Storm Lake leaders chose Bolton & Menk of Spencer to design the city’s new water plant, passing over longtime city water-and-wastewater engineer ISG of Storm Lake in a vote that put scoring, cost risk and public trust at the center of the decision. The council said Bolton & Menk’s proposal and presentation stood out enough to win the contract, even with a familiar local firm in the mix.
The council met Monday and awarded the work to Bolton & Menk with all members present except Councilman Rich Riner voting for the Spencer firm. According to the city’s scoring matrix, Bolton & Menk finished 29 points ahead of ISG, and Mayor Meg McKeon said the firm’s presentation was more thorough. For a project this important, that extra detail mattered as much as the numbers.
Councilwoman Maggie Martinez said Bolton & Menk answered more questions about responsibility and was direct about mistakes it had made in other situations. Her concern was not just who could draw the best plans, but who would stand behind them if something went wrong. Martinez said that if there is an error, it should fall on the firm rather than on the city, a view that framed the vote as a question of accountability for ratepayers.

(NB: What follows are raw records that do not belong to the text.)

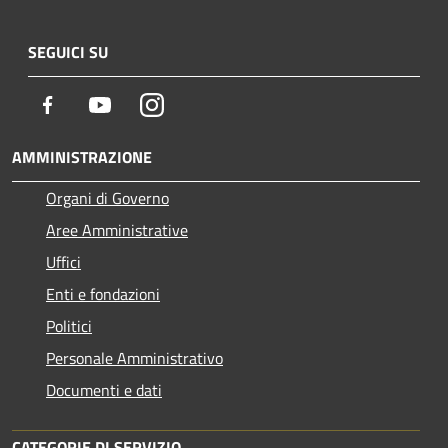
SEGUICI SU
Facebook
Youtube
Instagram
AMMINISTRAZIONE
Organi di Governo
Aree Amministrative
Uffici
Enti e fondazioni
Politici
Personale Amministrativo
Documenti e dati
CATEGORIE DI SERVIZIO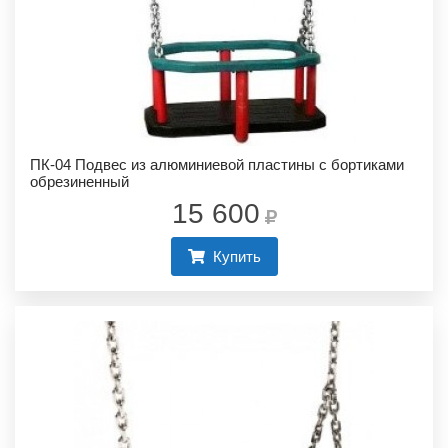
ПК-04 Подвес из алюминиевой пластины с бортиками
обрезиненный
15 600
Купить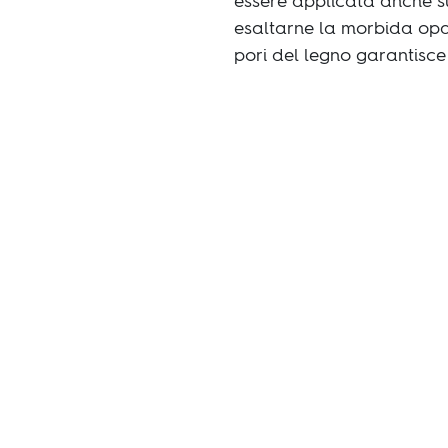
essere applicata anche su
esaltarne la morbida opac
pori del legno garantisce 
Vai a prodotti
Trovare il parquet giusto per
te non è mai stato così
sempice.
Trova il tuo pavimento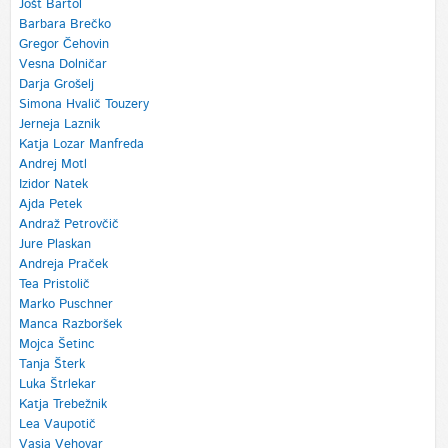
Jošt Bartol
Barbara Brečko
Gregor Čehovin
Vesna Dolničar
Darja Grošelj
Simona Hvalič Touzery
Jerneja Laznik
Katja Lozar Manfreda
Andrej Motl
Izidor Natek
Ajda Petek
Andraž Petrovčič
Jure Plaskan
Andreja Praček
Tea Pristolič
Marko Puschner
Manca Razboršek
Mojca Šetinc
Tanja Šterk
Luka Štrlekar
Katja Trebežnik
Lea Vaupotič
Vasja Vehovar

Martinez also said she was uneasy about ISG’s partnership with AE2S, a Minnesota-based engineering firm she said the city had no experience with. Councilman Matt Ricklefs echoed the concern about how mistakes would be handled, saying Bolton & Menk dealt with liability better during the presentations. The discussion suggested the council was weighing more than technical design skill. It was deciding which firm seemed more willing to own the consequences of a major public works project.
Bolton & Menk representatives pointed to a previous error in Spencer involving flow monitoring and said the firm paid for the corrective meter itself. Council members viewed that as evidence of financial accountability, a concrete example of a firm taking responsibility instead of shifting the burden to the city. ISG, by contrast, was seen as less willing to speak as openly about fault and correction.

The choice now places Bolton & Menk in charge of a project that will shape Storm Lake’s water system for years. It also sets an early standard for how the city expects future infrastructure decisions to be made: with clearer scoring, sharper questions about liability and a closer look at who will pay when public works do not go exactly as planned.